Extracted entries Start Marker
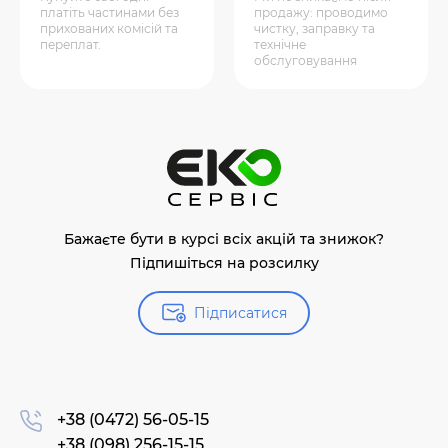
платіть частинами без
продажу: проводимо
прихованих комісій та
чистку, заправку та
переплат.
технічне
обслуговування
Бажаєте бути в курсі всіх акцій та знижок?
Підпишіться на розсилку
Підписатися
+38 (0472) 56-05-15
+38 (098) 256-15-15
Extracted entries End Marker
Write out the records exactly. Do not carry the pictures over.

[Your solution]
платіть частинами без
продажу: проводимо
прихованих комісій та
чистку, заправку та
переплат.
технічне
обслуговування
Бажаєте бути в курсі всіх акцій та знижок?
Підпишіться на розсилку
Підписатися
+38 (0472) 56-05-15
+38 (098) 256-15-15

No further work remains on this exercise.